Family study of acute intermittent porphyria and hereditary coproporphyria in Niigata and Akita Prefectures, Japan.

Simple screening tests, urinary porphobilinogen (PBG) for acute intermittent porphyria (AIP) and fecal coproporphyrin for hereditary coproporphyria (HCP), were performed in a family study of AIP and HCP. Urinary PBG was positive in 93 of 211 members of 10 AIP families, but was negative in 568 of 572 controls. Fecal coproporphyrin was positive in 54 of 108 members of 10 HCP families, but was negative in 188 controls. A dominant inheritance was assumed by a chi-square test and Weinberg segregation ratio. Worsening factors around puberty were suggested by the onset age and cumulative percentage of genetically loaded cases. Sex-related expression of symptoms was also inferred by a higher incidence of both porphyrias in females than in males. Fitness and penetrance of both porphyrias were good. An l-triiodothyronine loading test was the most useful for the detection of masked carriers of AIP. In conclusion, AIP and HCP in Japan show a dominant inheritance with sex-related metabolic and clinical manifestations.
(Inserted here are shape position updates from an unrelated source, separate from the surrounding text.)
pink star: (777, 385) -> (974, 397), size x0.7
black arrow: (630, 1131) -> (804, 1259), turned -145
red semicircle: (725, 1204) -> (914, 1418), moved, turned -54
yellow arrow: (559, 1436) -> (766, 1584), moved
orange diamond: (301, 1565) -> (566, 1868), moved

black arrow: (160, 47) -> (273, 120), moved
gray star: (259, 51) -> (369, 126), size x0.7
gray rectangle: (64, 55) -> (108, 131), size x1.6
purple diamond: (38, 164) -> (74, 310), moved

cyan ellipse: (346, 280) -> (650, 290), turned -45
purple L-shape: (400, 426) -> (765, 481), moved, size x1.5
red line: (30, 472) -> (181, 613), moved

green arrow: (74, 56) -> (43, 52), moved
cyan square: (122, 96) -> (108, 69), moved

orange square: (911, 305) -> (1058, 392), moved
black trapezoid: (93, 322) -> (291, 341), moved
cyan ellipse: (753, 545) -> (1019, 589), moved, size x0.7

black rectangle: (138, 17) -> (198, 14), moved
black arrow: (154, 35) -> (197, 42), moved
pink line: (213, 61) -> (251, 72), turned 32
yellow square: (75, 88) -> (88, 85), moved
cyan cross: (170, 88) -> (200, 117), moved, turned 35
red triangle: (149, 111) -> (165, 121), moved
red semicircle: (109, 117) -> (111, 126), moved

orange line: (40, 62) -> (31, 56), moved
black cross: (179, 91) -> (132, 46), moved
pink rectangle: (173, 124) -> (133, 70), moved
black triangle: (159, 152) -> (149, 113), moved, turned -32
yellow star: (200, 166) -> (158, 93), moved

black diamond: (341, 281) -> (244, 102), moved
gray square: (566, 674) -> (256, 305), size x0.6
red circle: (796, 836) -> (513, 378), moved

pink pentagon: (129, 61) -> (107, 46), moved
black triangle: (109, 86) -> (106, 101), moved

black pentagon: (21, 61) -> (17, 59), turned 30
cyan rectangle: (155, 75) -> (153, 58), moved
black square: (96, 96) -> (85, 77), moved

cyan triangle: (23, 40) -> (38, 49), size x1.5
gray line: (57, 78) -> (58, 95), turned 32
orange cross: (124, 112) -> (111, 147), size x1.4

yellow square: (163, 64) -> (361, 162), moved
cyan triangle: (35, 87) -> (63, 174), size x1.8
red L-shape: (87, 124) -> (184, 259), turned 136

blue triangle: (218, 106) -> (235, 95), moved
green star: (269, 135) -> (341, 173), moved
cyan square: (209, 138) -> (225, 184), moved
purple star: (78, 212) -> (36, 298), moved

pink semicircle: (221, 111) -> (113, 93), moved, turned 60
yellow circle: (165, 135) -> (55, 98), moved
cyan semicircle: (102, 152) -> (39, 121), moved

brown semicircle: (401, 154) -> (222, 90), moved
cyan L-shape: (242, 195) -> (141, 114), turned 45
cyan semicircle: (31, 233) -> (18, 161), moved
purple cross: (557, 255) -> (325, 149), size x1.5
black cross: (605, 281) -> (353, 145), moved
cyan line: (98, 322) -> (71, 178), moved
Acute intermittent porphyria in a native North American family. Biochemical and molecular analysis.

A native North American family with acute intermittent porphyria was investigated by molecular methods to locate the causative mutation and identify carriers of the mutant allele. All 15 exons of the porphobilinogen deaminase gene were screened by single-strand conformation polymorphism analysis, and a unique banding pattern was observed in exon 14. Sequencing revealed a one base-pair insertion in this exon that shifts the reading frame of the mRNA, and generates a premature stop codon. Family members were tested for the mutation by amplification of exon 14 followed by digestion with the restriction enzyme NlaIII. The activity of erythrocyte porphobilinogen deaminase was measured in 36 family members. The results agreed with mutational analysis in 32 cases. However, four individuals who were not gene carriers had low enzyme activity, and in the absence of molecular genetic data would have been incorrectly diagnosed. This is the first study to identify the molecular basis of acute intermittent porphyria in native North Americans.